If I may digress (and it’s my blog, who’s gonna stop me?), I created a kind of study guide on Cerego for this course. While it’s clearly best for pure fact memorization, I’m finding that just figuring out the key points and the best Cerego format for them is a form of studying; then the spaced-recall feature worked quite well to keep reminding me about d-separation rules and different structures as I moved through the weeks. I’m still new to creating my own sets and am pretty clumsy at it, but I was impressed with how well it worked here with incorporating – not just remembering – things like a conditioned collider opens a path but a conditioned non-collider blocks it.

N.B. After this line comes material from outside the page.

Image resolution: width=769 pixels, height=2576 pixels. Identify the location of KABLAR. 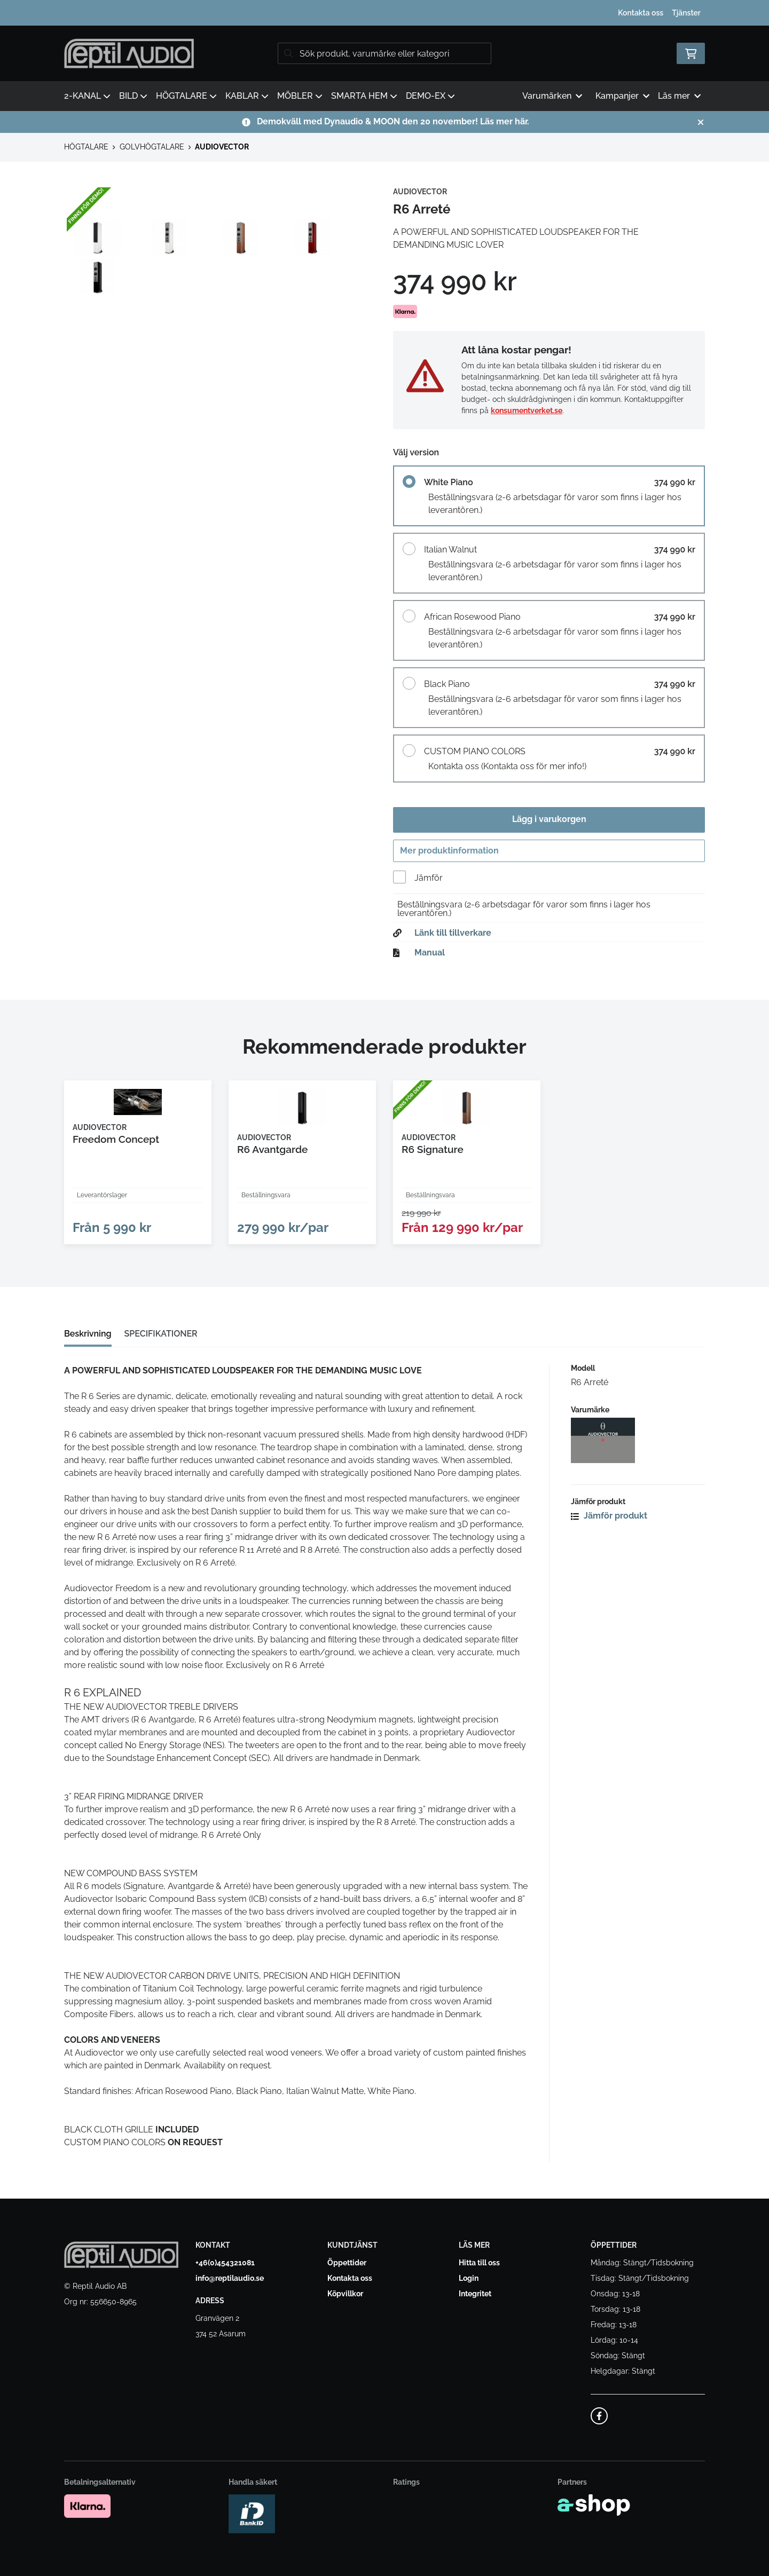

To be honest, I was kind of Done by the time I got to the cases in Week 5. Remember, I’m a tourist in these parts, and while it was a very nice place to visit, I’m not sure I’d want to live there. And I have other things starting, so I needed to clear the boards. But I’m very glad I wandered in. I have no idea how the course would work for typical data science students, and I wouldn’t imagine anyone else would be particularly interested. But for me, always looking for a way in to the math I can’t seem to understand, it was another huge success.